Saturday, February 4, 2017

Last September (2008)

Director: Chapin Hemmingway                              Writers: Tyson Balcomb & Chapin Hemmingway
Film Score: Jim Walker & Tim Ellis                        Cinematography: Sean Rawls
Starring: Jeremy Fiske, Andrew Fletcher, Emily Michele and Laurie Balcomb

While Portland director Chapin Hemmingway’s first film, Last September, initially feels like a practice run for his more assured work in The Gray Area, this is still a film that stands on its own and delivers some strong work from both the principal cast and the director. The lead in the film is the director’s college roommate at Emerson University, Jeremy Fiske. The two roomed together in Boston before moving to the school’s Los Angeles campus, and while Hemmingway worked on the screenplay Fiske served as a sounding board during the writing. After a successful premiere in Portland, the film went on to appear at a number of small festivals including the Tacoma Film Festival and the Indiefest U.S.A. festival in California, in which the film was given an award for best visual effects. Like most first films, however, it suffers from choices that Hemmingway would make differently in his later film, as well as some technical issues that were unable to be ironed out in post-production. While the extremely low-budget and independent quality has to be taken into consideration--along with this being the director’s first attempt at filming his own screenplay--the end result shows a lot of promise.

The film begins at the house of college student Jeremy Fiske. It’s the day of the funeral after his mother has died and when his childhood friend, Andrew Fletcher, comes over all he wants to do is get out. The two aren’t exactly estranged, but they haven’t seen each other for a while and there’s a definite tension between them. Very quickly the film becomes one of contrasts in character. While his mother’s death has forced Fiske to grow up quickly, Fletcher still seems stuck in the adolescent world of his high school years. He doesn’t want to go to college and still fights with his mother, Laurie Balcomb. At the same time Fiske decides to break up with his girlfriend, Emily Michele, who the audience later learns also dated Fletcher at one time. When Fletcher invites Fiske to go up to the San Juan Islands in Washington for the weekend, Fiske readily agrees in order to get away from things for a few days. The first stop, however, is at the apartment of a girl Fletcher knows, Allea Martin, in the hopes that she can get Fiske hooked up with her friend, Ashley LeBel. But Fiske simply winds up drunk and crying in the bathroom.

The next day the trip continues on an idyllic note, with a ferry ride to the islands, followed by a hike in which the two begin talking about the real conflict in their relationship: the feelings they both share for Michele and the tension that they’ve felt ever since. It’s not until the trip takes an unexpected turn that they develop a new understanding for each other. Though Jeremy Fiske may not be a household name, he has gone on to do some interesting work after this film, authoring another independent film he starred in that was shot in Boston, but primarily as a production assistant on such big-budget films as Martin Scorsese’s Shutter Island and Moneyball with Brad Pitt. He does a good job in this film, only his second feature, though the technical issues with the sound tend to hamper his quiet delivery. He has a look similar to Ron Eldard, but his acting style is closer to Giovanni Ribisi. Andrew Fletcher is taller and more angular, and presents a nice contrast to Fiske both physically as well as in character.

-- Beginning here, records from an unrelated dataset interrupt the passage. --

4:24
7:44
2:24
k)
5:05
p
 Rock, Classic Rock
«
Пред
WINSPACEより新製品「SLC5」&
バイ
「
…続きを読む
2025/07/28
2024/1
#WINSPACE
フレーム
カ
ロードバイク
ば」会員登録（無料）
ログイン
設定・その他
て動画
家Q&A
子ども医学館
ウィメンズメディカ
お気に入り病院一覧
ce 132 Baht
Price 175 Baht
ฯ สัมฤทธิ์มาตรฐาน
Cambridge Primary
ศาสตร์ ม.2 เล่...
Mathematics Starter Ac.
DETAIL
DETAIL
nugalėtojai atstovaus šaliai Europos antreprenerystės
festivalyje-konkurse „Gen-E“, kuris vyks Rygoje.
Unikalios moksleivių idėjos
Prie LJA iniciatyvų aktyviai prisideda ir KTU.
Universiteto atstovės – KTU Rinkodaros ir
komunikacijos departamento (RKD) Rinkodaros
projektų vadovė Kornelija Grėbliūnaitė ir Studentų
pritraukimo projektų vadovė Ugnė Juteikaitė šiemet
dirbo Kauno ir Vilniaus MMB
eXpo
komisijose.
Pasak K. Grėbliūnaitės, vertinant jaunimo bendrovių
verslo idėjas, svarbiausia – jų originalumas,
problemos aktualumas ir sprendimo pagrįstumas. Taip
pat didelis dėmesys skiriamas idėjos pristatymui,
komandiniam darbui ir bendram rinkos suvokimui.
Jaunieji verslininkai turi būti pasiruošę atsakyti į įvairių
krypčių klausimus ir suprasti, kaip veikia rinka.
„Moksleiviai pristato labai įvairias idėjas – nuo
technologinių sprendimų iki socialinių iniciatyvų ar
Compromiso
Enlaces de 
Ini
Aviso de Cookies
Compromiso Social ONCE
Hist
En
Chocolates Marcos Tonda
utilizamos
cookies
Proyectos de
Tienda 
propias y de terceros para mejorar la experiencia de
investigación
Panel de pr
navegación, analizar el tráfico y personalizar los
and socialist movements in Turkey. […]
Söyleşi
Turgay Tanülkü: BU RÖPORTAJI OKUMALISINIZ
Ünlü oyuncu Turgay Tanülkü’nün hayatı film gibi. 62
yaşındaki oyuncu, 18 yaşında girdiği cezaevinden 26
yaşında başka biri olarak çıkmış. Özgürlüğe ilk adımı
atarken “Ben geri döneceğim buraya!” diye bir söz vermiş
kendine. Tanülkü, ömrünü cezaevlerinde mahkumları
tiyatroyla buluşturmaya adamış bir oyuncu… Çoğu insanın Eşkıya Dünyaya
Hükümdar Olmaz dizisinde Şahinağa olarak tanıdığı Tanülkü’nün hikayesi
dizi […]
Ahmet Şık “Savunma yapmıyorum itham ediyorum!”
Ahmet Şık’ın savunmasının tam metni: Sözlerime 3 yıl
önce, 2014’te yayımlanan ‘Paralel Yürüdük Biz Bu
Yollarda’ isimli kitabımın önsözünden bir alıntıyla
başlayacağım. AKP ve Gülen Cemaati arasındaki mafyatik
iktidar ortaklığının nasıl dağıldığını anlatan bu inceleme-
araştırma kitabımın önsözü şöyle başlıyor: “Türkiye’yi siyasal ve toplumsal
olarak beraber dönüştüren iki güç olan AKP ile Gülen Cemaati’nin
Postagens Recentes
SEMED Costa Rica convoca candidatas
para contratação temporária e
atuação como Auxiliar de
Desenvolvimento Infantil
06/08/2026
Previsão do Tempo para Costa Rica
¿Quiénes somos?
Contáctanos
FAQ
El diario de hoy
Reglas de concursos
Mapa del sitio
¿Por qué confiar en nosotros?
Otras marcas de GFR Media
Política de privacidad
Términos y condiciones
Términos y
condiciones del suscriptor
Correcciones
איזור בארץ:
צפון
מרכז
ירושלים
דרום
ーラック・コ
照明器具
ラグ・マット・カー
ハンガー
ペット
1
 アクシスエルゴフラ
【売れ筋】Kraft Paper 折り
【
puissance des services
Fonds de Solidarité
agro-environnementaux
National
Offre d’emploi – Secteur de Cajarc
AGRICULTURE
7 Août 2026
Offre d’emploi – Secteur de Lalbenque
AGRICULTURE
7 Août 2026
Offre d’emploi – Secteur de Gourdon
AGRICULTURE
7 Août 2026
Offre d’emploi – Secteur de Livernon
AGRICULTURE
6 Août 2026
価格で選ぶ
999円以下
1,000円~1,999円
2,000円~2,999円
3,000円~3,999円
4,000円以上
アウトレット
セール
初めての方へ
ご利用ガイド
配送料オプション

In terms of the acting itself, the men do a decent job but the women in the film don’t fare so well. Emily Michele is painfully awkward on the screen in the couple of scenes she has, first with Fiske when he breaks up with her, and then with the two of them before they leave on the trip. Laurie Balcomb also seems a little unequipped for her dramatic scene as Fletcher’s mother. To be fair, the early scenes with the men are rough as well, but since they have the entire film to develop some chemistry it doesn’t make as much of an impact. Hemmingway and producer Tyson Balcom’s screenplay emphasizes realism, which is interesting to a point but wears thin after a while. The goal with dialogue shouldn’t be realism, but instead a natural feel while moving the narrative along, something the team vastly improved upon in their next feature. And that is the real takeway from the film. On its own it’s a moderately successful independent first feature, but when viewed as a stepping stone to the much more successful follow-up, the difference shows a filmmaker who can learn from mistakes and who has exhibited a tremendous amount of growth in a short time. In that context, Last September is a bittersweet experience in that this growth hasn’t been able to continue in a series of later projects.